→ YOUR ASSIGNMENT
Give the records below again, word for word. No pictures belong in the copy.
RECORD EXCERPTS Block Start
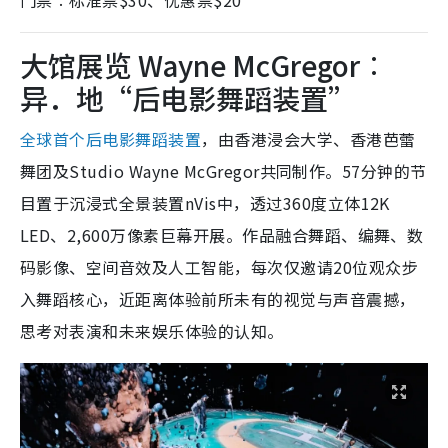
大馆展览 Wayne McGregor︰
异．地“后电影舞蹈装置”
全球首个后电影舞蹈装置
，由香港浸会大学、香港芭蕾
舞团及Studio Wayne McGregor共同制作。57分钟的节
目置于沉浸式全景装置nVis中，透过360度立体12K
LED、2,600万像素巨幕开展。作品融合舞蹈、编舞、数
码影像、空间音效及人工智能，每次仅邀请20位观众步
入舞蹈核心，近距离体验前所未有的视觉与声音震撼，
思考对表演和未来娱乐体验的认知。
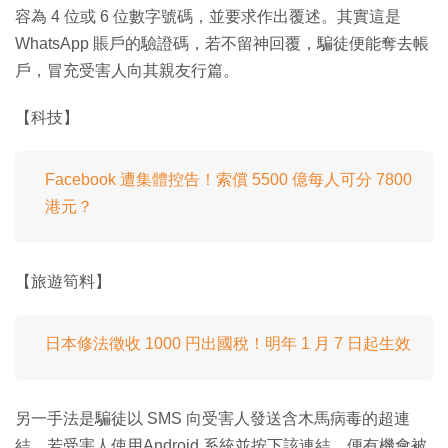
容為 4 位或 6 位數字號碼，並要求作出覆述。其實這是
WhatsApp 賬戶的驗證碼，若不留神回覆，騙徒便能奪去帳
戶，冒充受害人向其親友行篇。
【科技】
Facebook 遭集體控告！索償 5500 億每人可分 7800
港元？
【旅遊筍料】
日本修法徵收 1000 円出國稅！明年 1 月 7 日起生效
另一手法是騙徒以 SMS 向受害人發送含木馬病毒的超連
結，若受害人使用Android 系統並按下該連結，便有機會被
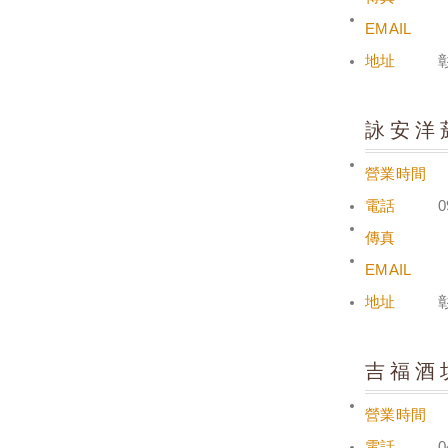
EMAIL
地址
詠安洋
營業時間
電話
0
傳真
EMAIL
地址
吉福酒
營業時間
電話
0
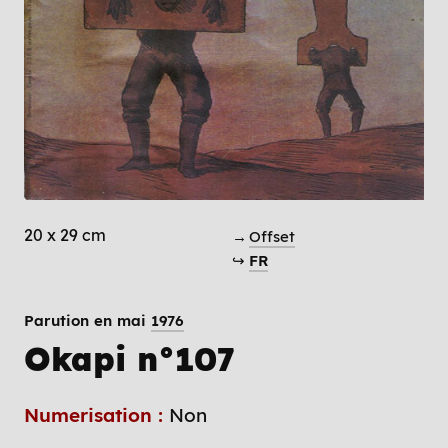
20 x 29 cm
→
Offset
↪
FR
Parution en mai
1976
Okapi n°107
Numerisation :
Non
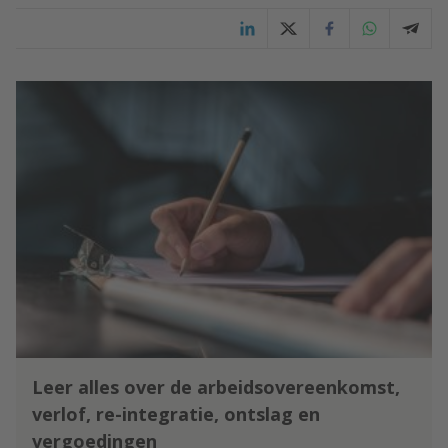
Leer alles over de arbeidsovereenkomst,
verlof, re-integratie, ontslag en
vergoedingen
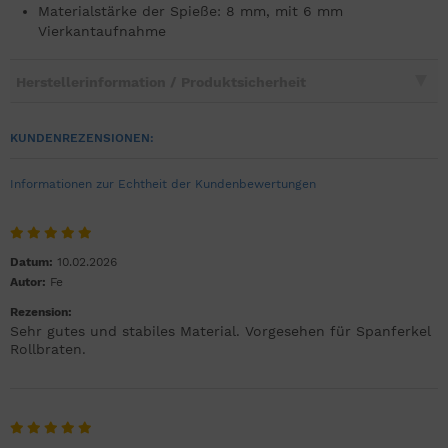
Materialstärke der Spieße: 8 mm, mit 6 mm
Vierkantaufnahme
Herstellerinformation / Produktsicherheit
KUNDENREZENSIONEN:
Informationen zur Echtheit der Kundenbewertungen
Datum:
10.02.2026
Autor:
Fe
Rezension:
Sehr gutes und stabiles Material. Vorgesehen für Spanferkel
Rollbraten.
RECORD EXCERPTS Block End
→ TASK RESULT
大馆展览 Wayne McGregor︰
异．地“后电影舞蹈装置”
全球首个后电影舞蹈装置
，由香港浸会大学、香港芭蕾
舞团及Studio Wayne McGregor共同制作。57分钟的节
目置于沉浸式全景装置nVis中，透过360度立体12K
LED、2,600万像素巨幕开展。作品融合舞蹈、编舞、数
码影像、空间音效及人工智能，每次仅邀请20位观众步
入舞蹈核心，近距离体验前所未有的视觉与声音震撼，
思考对表演和未来娱乐体验的认知。
容為 4 位或 6 位數字號碼，並要求作出覆述。其實這是
WhatsApp 賬戶的驗證碼，若不留神回覆，騙徒便能奪去帳
戶，冒充受害人向其親友行篇。
【科技】
Facebook 遭集體控告！索償 5500 億每人可分 7800
港元？
【旅遊筍料】
日本修法徵收 1000 円出國稅！明年 1 月 7 日起生效
另一手法是騙徒以 SMS 向受害人發送含木馬病毒的超連
結，若受害人使用Android 系統並按下該連結，便有機會被
EMAIL
地址
詠安洋
營業時間
電話
0
傳真
EMAIL
地址
吉福酒
營業時間
電話
0
20 x 29 cm
→
Offset
↪
FR
Parution en mai
1976
Okapi n°107
Numerisation :
Non
Leer alles over de arbeidsovereenkomst,
verlof, re-integratie, ontslag en
vergoedingen
Materialstärke der Spieße: 8 mm, mit 6 mm
Vierkantaufnahme
Herstellerinformation / Produktsicherheit
KUNDENREZENSIONEN:
Informationen zur Echtheit der Kundenbewertungen
Datum:
10.02.2026
Autor:
Fe
Rezension:
Sehr gutes und stabiles Material. Vorgesehen für Spanferkel
Rollbraten.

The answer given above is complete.